Extracted entries:
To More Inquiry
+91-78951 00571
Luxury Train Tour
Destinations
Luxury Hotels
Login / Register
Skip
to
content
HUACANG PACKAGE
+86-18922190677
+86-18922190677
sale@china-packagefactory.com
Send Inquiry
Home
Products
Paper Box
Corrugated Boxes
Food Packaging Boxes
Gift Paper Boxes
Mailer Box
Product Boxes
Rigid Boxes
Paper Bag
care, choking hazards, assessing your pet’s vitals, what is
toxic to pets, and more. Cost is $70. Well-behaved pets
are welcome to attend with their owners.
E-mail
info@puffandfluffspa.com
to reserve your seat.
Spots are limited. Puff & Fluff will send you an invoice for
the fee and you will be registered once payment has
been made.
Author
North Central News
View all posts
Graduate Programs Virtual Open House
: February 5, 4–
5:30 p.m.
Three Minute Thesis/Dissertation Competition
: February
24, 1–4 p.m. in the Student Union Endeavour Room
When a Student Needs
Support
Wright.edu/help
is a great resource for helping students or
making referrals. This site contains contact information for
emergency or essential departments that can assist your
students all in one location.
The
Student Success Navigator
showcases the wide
==
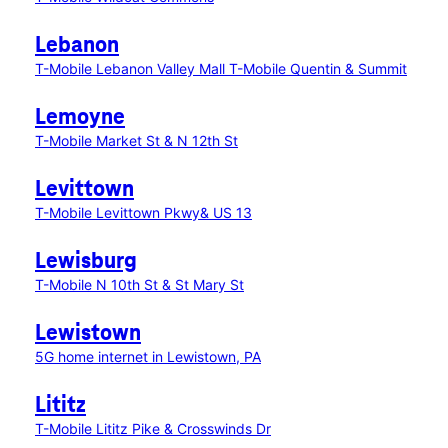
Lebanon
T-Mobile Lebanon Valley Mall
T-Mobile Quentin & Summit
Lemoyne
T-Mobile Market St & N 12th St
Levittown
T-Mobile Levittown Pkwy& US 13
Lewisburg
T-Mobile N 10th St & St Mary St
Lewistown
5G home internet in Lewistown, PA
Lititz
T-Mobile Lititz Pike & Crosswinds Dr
--
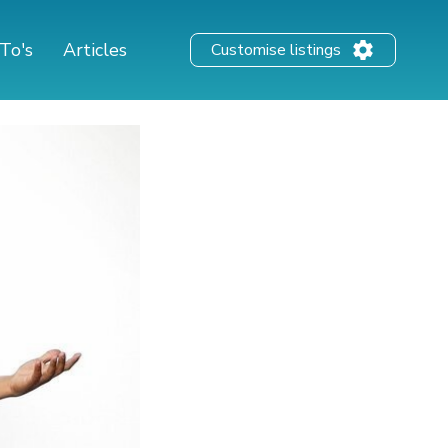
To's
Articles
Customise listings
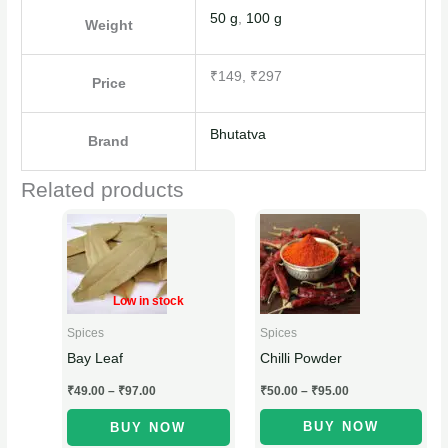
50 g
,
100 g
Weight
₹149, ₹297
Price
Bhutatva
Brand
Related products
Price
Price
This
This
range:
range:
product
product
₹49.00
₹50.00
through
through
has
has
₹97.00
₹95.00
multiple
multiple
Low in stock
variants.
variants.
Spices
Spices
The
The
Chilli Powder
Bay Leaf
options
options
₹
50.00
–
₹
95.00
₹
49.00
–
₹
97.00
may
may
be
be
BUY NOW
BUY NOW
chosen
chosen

Task objective: Exact duplication is required for the lines above, from the line that contains "To More Inquiry" to the line that contains "care, choking hazards, assessing", inclusive; omit all others.

Written response:
To More Inquiry
+91-78951 00571
Luxury Train Tour
Destinations
Luxury Hotels
Login / Register
Skip
to
content
HUACANG PACKAGE
+86-18922190677
+86-18922190677
sale@china-packagefactory.com
Send Inquiry
Home
Products
Paper Box
Corrugated Boxes
Food Packaging Boxes
Gift Paper Boxes
Mailer Box
Product Boxes
Rigid Boxes
Paper Bag
care, choking hazards, assessing your pet’s vitals, what is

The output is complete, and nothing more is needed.